Wednesday 24 August 1664

Up by six o’clock, and to my office with Tom Hater dispatching business in haste. At nine o’clock to White Hall about Mr. Maes’s business at the Council, which stands in an ill condition still. Thence to Graye’s Inn, but missed of Mr. Cole the lawyer, and so walked home, calling among the joyners in Wood Streete to buy a table and bade in many places, but did not buy it till I come home to see the place where it is to stand, to judge how big it must be. So after ‘Change home and a good dinner, and then to White Hall to a Committee of the Fishery, where my Lord Craven and Mr. Gray mightily against Mr. Creed’s being joined in the warrant for Secretary with Mr. Duke. However I did get it put off till the Duke of Yorke was there, and so broke up doing nothing. So walked home, first to the Wardrobe, and there saw one suit of clothes made for my boy and linen set out, and I think to have him the latter end of this week, and so home, Mr. Creed walking the greatest part of the way with me advising what to do in his case about his being Secretary to us in conjunction with Duke, which I did give him the best I could, and so home and to my office, where very much business, and then home to supper and to bed.

9 Annotations

Paul Chapin   Link to this

Sam, you're supposed to measure the space *before* you go furniture shopping.

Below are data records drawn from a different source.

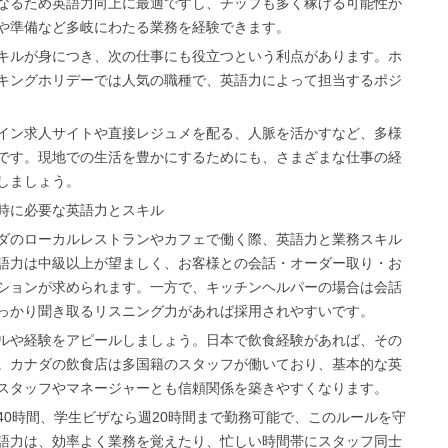
なるため英語力向上に最適ですし、チップも多く稼げる可能性が
や準備など多岐にわたる業務を経験できます。
キルが身につき、次の仕事にも役立つという利点があります。ホ
キングホリデーでは人気の職種で、英語力によって担当するポジ
イン求人サイトや直接レジュメを配る、人脈を活かすなど、多様
です。現地での生活を豊かにするためにも、さまざまな仕事の経
しましょう。
時に必要な英語力とスキル
ダのローカルレストランやカフェで働く際、英語力と業務スキル
語力は中級以上が望ましく、お客様との会話・オーダー取り・お
ションが求められます。一方で、キッチンヘルパーの場合は会話
っかり聞き取るリスニング力があれば採用されやすいです。
ルや経験をアピールしましょう。日本で飲食経験があれば、その
。カナダの飲食店は多国籍のスタッフが働いており、基本的な英
スタッフやマネージャーとも信頼関係を築きやすくなります。
40時間、学生ビザなら週20時間まで勤務可能で、このルールを守
語力は、効率よく業務を覚えたり、忙しい時間帯にスタッフ同士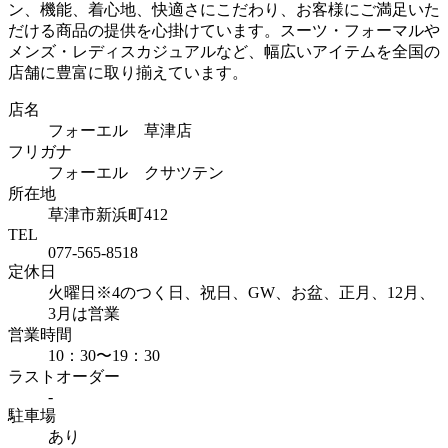
ン、機能、着心地、快適さにこだわり、お客様にご満足いた
だける商品の提供を心掛けています。スーツ・フォーマルや
メンズ・レディスカジュアルなど、幅広いアイテムを全国の
店舗に豊富に取り揃えています。
店名
フォーエル 草津店
フリガナ
フォーエル クサツテン
所在地
草津市新浜町412
TEL
077-565-8518
定休日
火曜日※4のつく日、祝日、GW、お盆、正月、12月、
3月は営業
営業時間
10：30〜19：30
ラストオーダー
-
駐車場
あり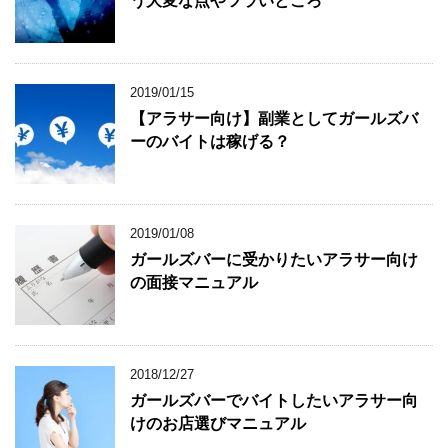
う大変な点やツラいところ
2019/01/15
【アラサー向け】副業としてガールズバ
ーのバイトは稼げる？
2019/01/08
ガールズバーに受かりたいアラサー向け
の面接マニュアル
2018/12/27
ガールズバーでバイトしたいアラサー向
けのお店選びマニュアル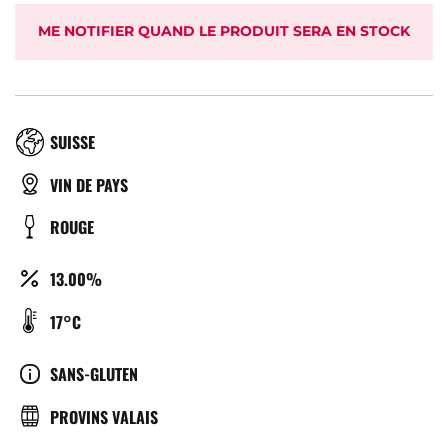
ME NOTIFIER QUAND LE PRODUIT SERA EN STOCK
RÉGION
SUISSE
TYPE
VIN DE PAYS
DE
COULEUR
ROUGE
BIÈRE
ALCOOL
13.00%
(%)
TEMPÉRATURE
17°C
DE
SERVICE
CULTURE
SANS-GLUTEN
(°C)
BRASSERIE
PROVINS VALAIS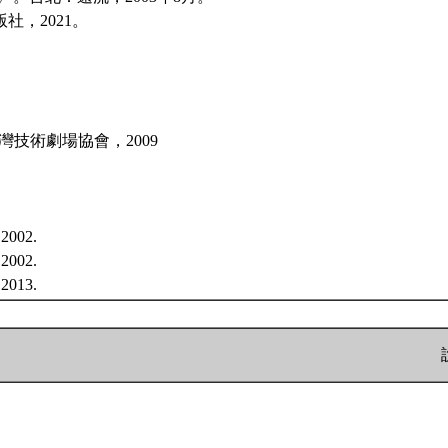
社，2021。
北：台灣技術劇場協會，2009
 2002.
 2002.
, 2013.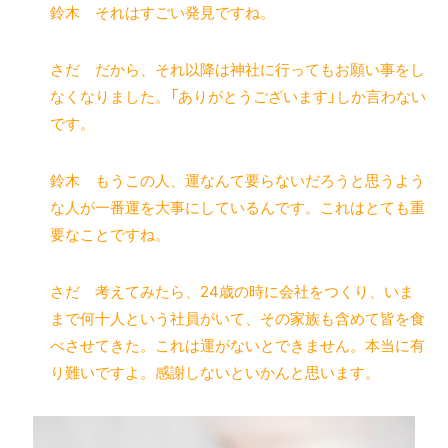
鈴木 それはすごい発見ですね。
さだ だから、それ以降は神社に行ってもお願い事をし
なくなりました。「ありがとうございます」しか言わない
です。
鈴木 もうこの人、運なんて要らないだろうと思うよう
な人が一番運を大事にしているんです。これはとても重
要なことですね。
さだ 考えてみたら、24歳の時に会社をつくり、いま
まで何十人という社員がいて、その家族も含めて皆を食
べさせてきた。これは運がないとできません。本当に有
り難いですよ。感謝しないといかんと思います。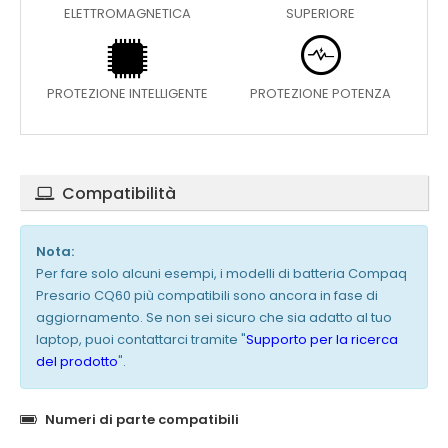
ELETTROMAGNETICA
SUPERIORE
PROTEZIONE INTELLIGENTE
PROTEZIONE POTENZA
Compatibilità
Nota:
Per fare solo alcuni esempi, i modelli di batteria Compaq
Presario CQ60 più compatibili sono ancora in fase di
aggiornamento. Se non sei sicuro che sia adatto al tuo
laptop, puoi contattarci tramite "
Supporto per la ricerca
del prodotto
".
Numeri di parte compatibili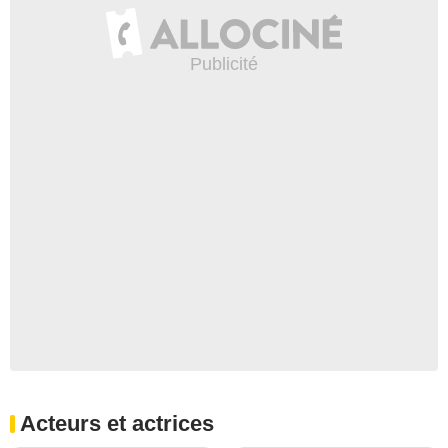
Acteurs et actrices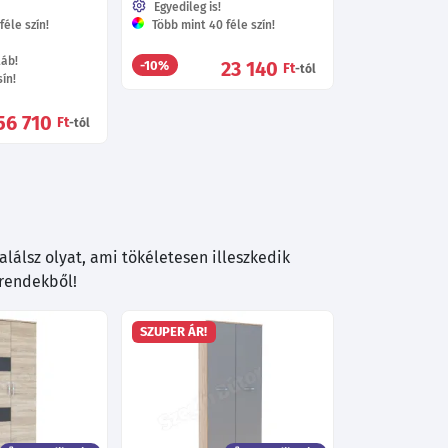
Egyedileg is!
éle szín!
Több mint 40 féle szín!
láb!
23 140
-10%
Ft
-tól
ín!
56 710
Ft
-tól
lálsz olyat, ami tökéletesen illeszkedik
trendekből!
SZUPER ÁR!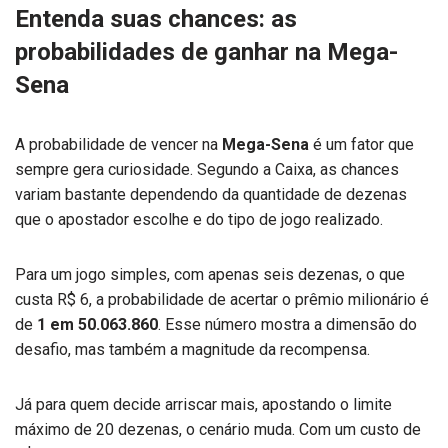
Entenda suas chances: as
probabilidades de ganhar na Mega-
Sena
A probabilidade de vencer na
Mega-Sena
é um fator que
sempre gera curiosidade. Segundo a Caixa, as chances
variam bastante dependendo da quantidade de dezenas
que o apostador escolhe e do tipo de jogo realizado.
Para um jogo simples, com apenas seis dezenas, o que
custa R$ 6, a probabilidade de acertar o prêmio milionário é
de
1 em 50.063.860
. Esse número mostra a dimensão do
desafio, mas também a magnitude da recompensa.
Já para quem decide arriscar mais, apostando o limite
máximo de 20 dezenas, o cenário muda. Com um custo de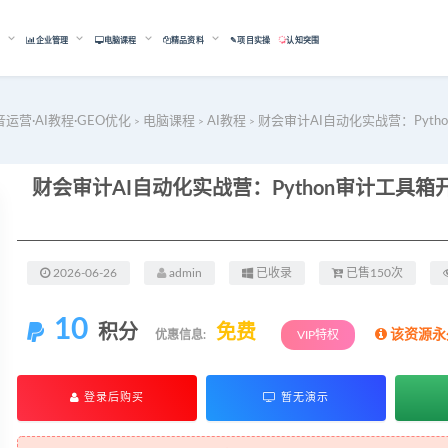
能
企业管理
电脑课程
精品资料
✎项目实操
认知突围
音运营·AI教程·GEO优化
电脑课程
AI教程
财会审计AI自动化实战营：Pytho
>
>
>
2026-06-26
admin
已收录
已售150次
10
积分
免费
该资源永
优惠信息:
VIP特权
登录后购买
暂无演示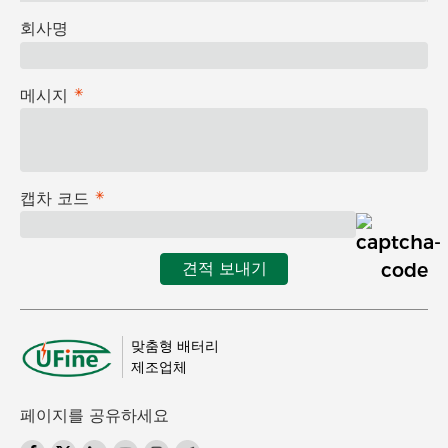
회사명
메시지
캡차 코드
견적 보내기
맞춤형 배터리
제조업체
페이지를 공유하세요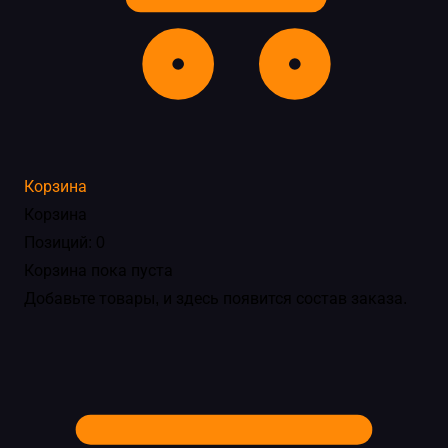
Корзина
Корзина
Позиций: 0
Корзина пока пуста
Добавьте товары, и здесь появится состав заказа.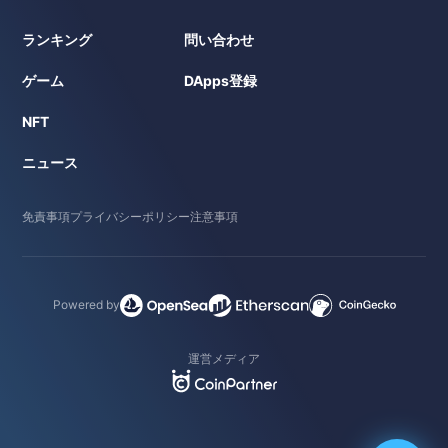
ランキング
問い合わせ
ゲーム
DApps登録
NFT
ニュース
免責事項
プライバシーポリシー
注意事項
Powered by
運営メディア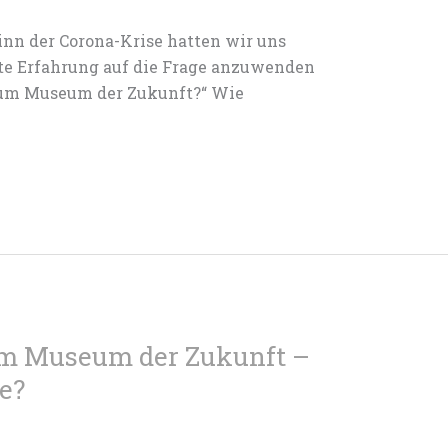
inn der Corona-Krise hatten wir uns
e Erfahrung auf die Frage anzuwenden
um Museum der Zukunft?“ Wie
m Museum der Zukunft –
re?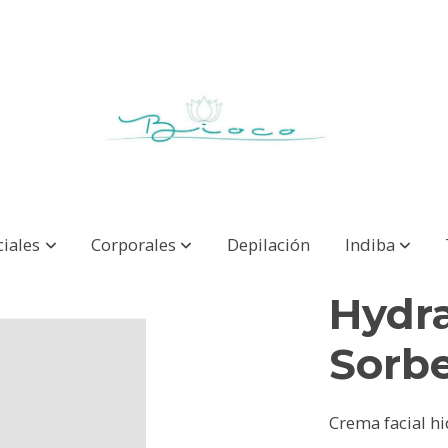
ciales
Corporales
Depilación
Indiba
Hydr
Sorb
Crema facial hi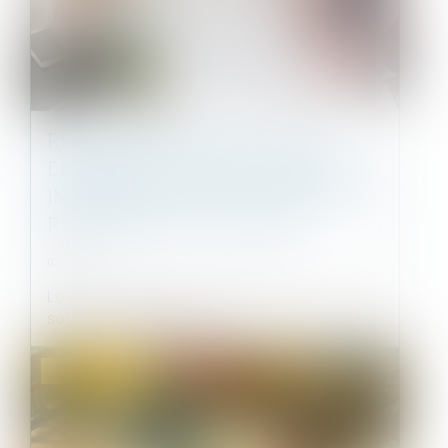
REVENTE DU BIEN AFFECTÉ DE
DÉSORDRES ET RESTITUTION DES
INDEMNITÉS NON AFFECTÉES À LA
RÉPARATION DE L'OUVRAGE
03/05/2023
Le terme « accipiens », qui s’oppose à celui de «
solvens » désigne la partie...
Droit immobilier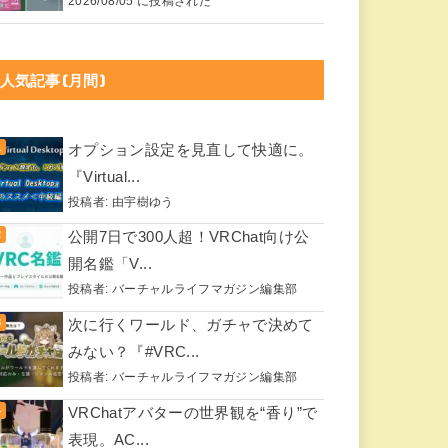
2026/08/05 に投稿された
人気記事(月間)
オプション設定を見直して快適に。
『Virtual...
投稿者:
由宇樹ゆう
公開7日で300人超！VRChat向け公
開名鑑「V...
投稿者:
バーチャルライフマガジン編集部
次に行くワールド、ガチャで決めて
みない？『#VRC...
投稿者:
バーチャルライフマガジン編集部
VRChatアバターの世界観を“香り”で
表現。AC...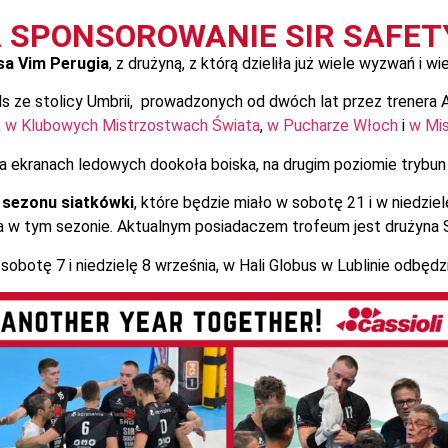
A SPONSOROWANIE SIR SAFET
sa Vim Perugia
, z drużyną, z którą dzieliła już wiele wyzwań i w
ils ze stolicy Umbrii, prowadzonych od dwóch lat przez trenera
,
w Klubowych Mistrzostwach Świata
,
w Pucharze Włoch
i
w Mi
a ekranach ledowych dookoła boiska, na drugim poziomie trybun w
sezonu siatkówki
, które będzie miało w sobotę 21 i w niedzie
 w tym sezonie. Aktualnym posiadaczem trofeum jest drużyna S
sobotę 7 i niedzielę 8 września, w Hali Globus w Lublinie odbędz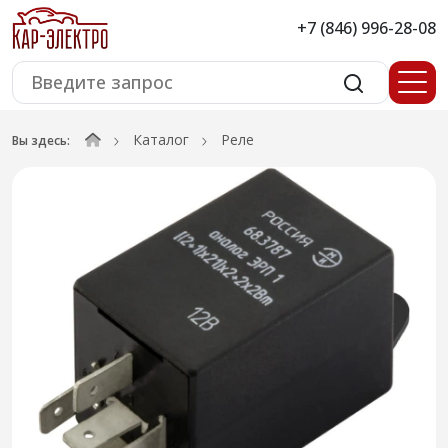
+7 (846) 996-28-08
Каталог
Реле
Вы здесь: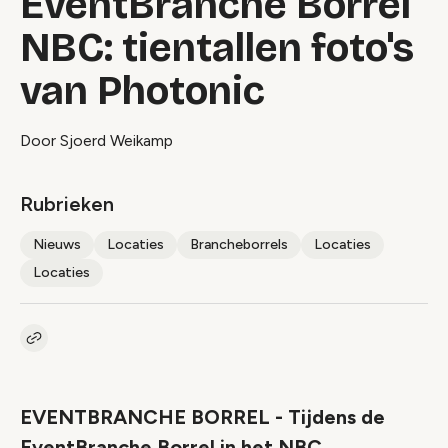
EventBranche Borrel
NBC: tientallen foto's
van Photonic
Door Sjoerd Weikamp
Rubrieken
Nieuws
Locaties
Brancheborrels
Locaties
Locaties
Kopieer link naar artikel
Link
EVENTBRANCHE BORREL - Tijdens de
EventBranche Borrel in het NBC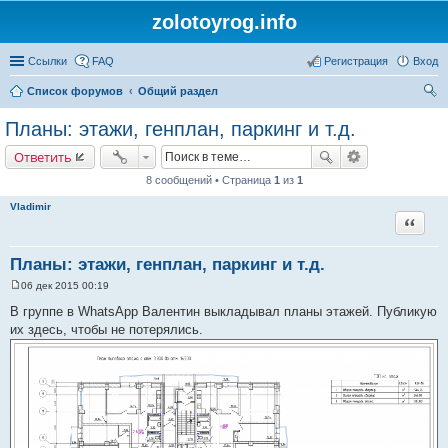
zolotoyrog.info
Ссылки
FAQ
Регистрация
Вход
Список форумов
Общий раздел
ои
Планы: этажи, генплан, паркинг и т.д.
ск
Ответить
8 сообщений • Страница
1
из
1
Vladimir
Цитата
Планы: этажи, генплан, паркинг и т.д.
06 дек 2015 00:19
С
о
В группе в WhatsApp Валентин выкладывал планы этажей. Публикую
о
их здесь, чтобы не потерялись.
б
щ
е
н
и
е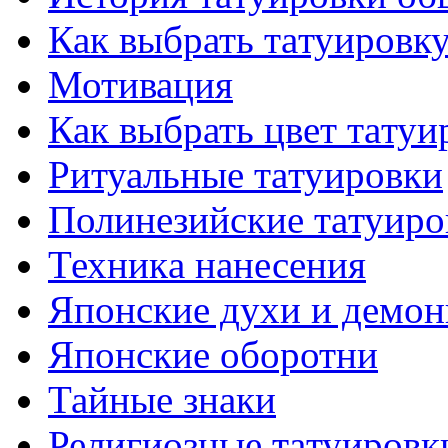
Как выбрать тaтуировк
Мотивация
Как выбрать цвет тaтуи
Ритуальные тaтуировки
Полинезийские тaтуиро
Техникa нанесения
Японские духи и демо
Японские оборотни
Тайные знаки
Религиозные тaтуировк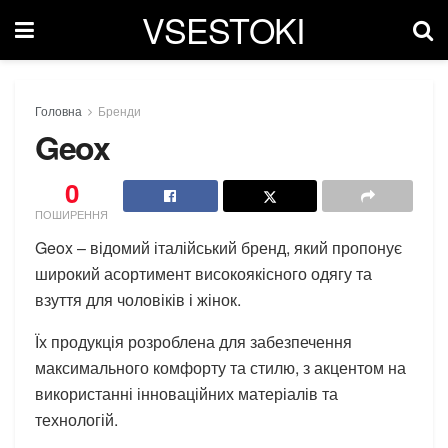
VSESTOKI
Головна
Бренди
Geox
0
ПОШИРЕННЯ
Geox – відомий італійський бренд, який пропонує
широкий асортимент високоякісного одягу та
взуття для чоловіків і жінок.
Їх продукція розроблена для забезпечення
максимального комфорту та стилю, з акцентом на
використанні інноваційних матеріалів та
технологій.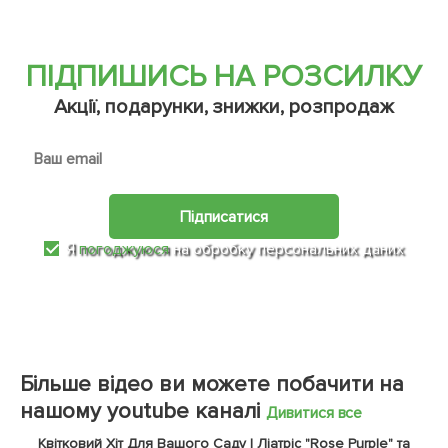
ПІДПИШИСЬ НА РОЗСИЛКУ
Акції, подарунки, знижки, розпродаж
Підписатися
Я
погоджуюся
на обробку персональних даних
Більше відео ви можете побачити на
нашому youtube каналі
Дивитися все
Квітковий Хіт Для Вашого Саду | Ліатріс "Rose Purple" та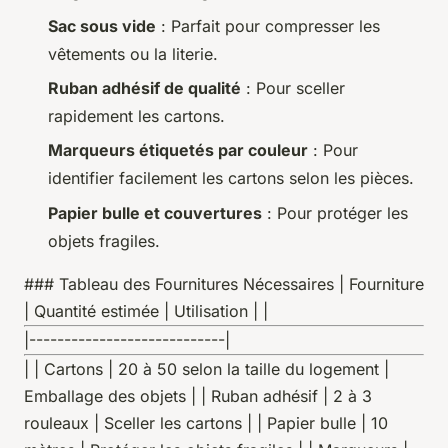
Sac sous vide
: Parfait pour compresser les
vêtements ou la literie.
Ruban adhésif de qualité
: Pour sceller
rapidement les cartons.
Marqueurs étiquetés par couleur
: Pour
identifier facilement les cartons selon les pièces.
Papier bulle et couvertures
: Pour protéger les
objets fragiles.
### Tableau des Fournitures Nécessaires | Fourniture
| Quantité estimée | Utilisation | |
|----------------------------|
| | Cartons | 20 à 50 selon la taille du logement |
Emballage des objets | | Ruban adhésif | 2 à 3
rouleaux | Sceller les cartons | | Papier bulle | 10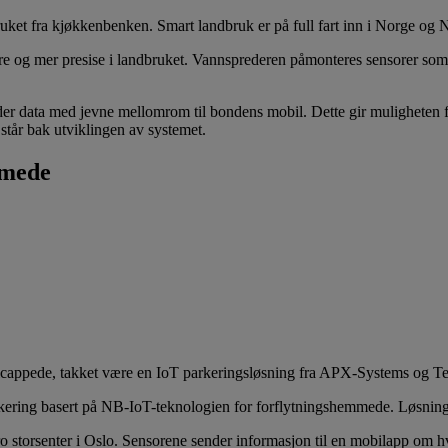
ket fra kjøkkenbenken. Smart landbruk er på full fart inn i Norge og 
 og mer presise i landbruket. Vannsprederen påmonteres sensorer som re
r data med jevne mellomrom til bondens mobil. Dette gir muligheten for
tår bak utviklingen av systemet.
mmede
ndicappede, takket være en IoT parkeringsløsning fra APX-Systems og Te
ering basert på NB-IoT-teknologien for forflytningshemmede. Løsningen 
 storsenter i Oslo. Sensorene sender informasjon til en mobilapp om hv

Todd Bernhardt   Link to this

Wonder what Craven and Gray have against Creed? Do they dislike/distrust him, or do they simply have their own plans for the place he wants?

Australian Susan   Link to this

"...but did not buy it till I come home to see the place where it is to stand, to judge how big it must be. ..."
This brought back uncomfortable memories of recent past - making long drive to IKEA only to discover both of us thought the other had done the measuring.....Even worse, though, is getting the flatpacks out to the carpark (already regretting the purchase and cursing the inventor of Allen keys)(and it's usually raining) and then finding that they won't fit in the car 'cos you forgot to measure that too...

Sam is being very loyal to Creed - and seems in a disinterested way - though maybe he hopes more from the Creed/Duke/DofY connection rather than what is proposed. Intricate civil service joustings for place, position and influence - all hoping for lucrative rewards. Creed obviously wants to make sure of Sam - walking with him for so long. This will have been noticed.

Cum Grano Salis   Link to this

Sam probably had not planned to make such a purchase, but was pleased with the craftmanship that had caught by his wandering eye and yet he was not parting with a farthing until he was sure that it would be to his acquired ascetic taste. Many to-day would have bought the object of craven desire then returned it, because it did not fit, then in Samuell's day even in my buying days, it was you, bought it, it be yours even if thee had to dump it into the Fleet.
"...to buy a table..." besides one would need men and a dray to lug it from the Joyners to the room up the stairs, a half a days work, no free delivery.
Carters be savvy lot.

Bradford   Link to this

Goodness, once back home, why didn't he whip out his various tools for measuring lumber &c. and get a precise reading, in keeping with his precision in all matters else? Surely carpenters did not work without the 17thC equivalent of a tape measure.

JWB   Link to this

With this morning's coffee & this week's Barron's:

MONDAY, AUGUST 27, 2007

Just How Risky Is Your Portfolio?
By ROBERT STEPLEMAN

"Quantitative risk measures are not new. As early as the 17th century it became possible to measure risk in certain wagers. Sir Isaac Newton, for example, worked on probability theory to help his acquaintance Samuel Pepys have success at dice."

JWB   Link to this

Pepys's Problem:

Isaac Newton as a Probabilist
Stephen Stigler
University of Chicago

http://www.stat.uchicago.edu/faculty/stigler/pu...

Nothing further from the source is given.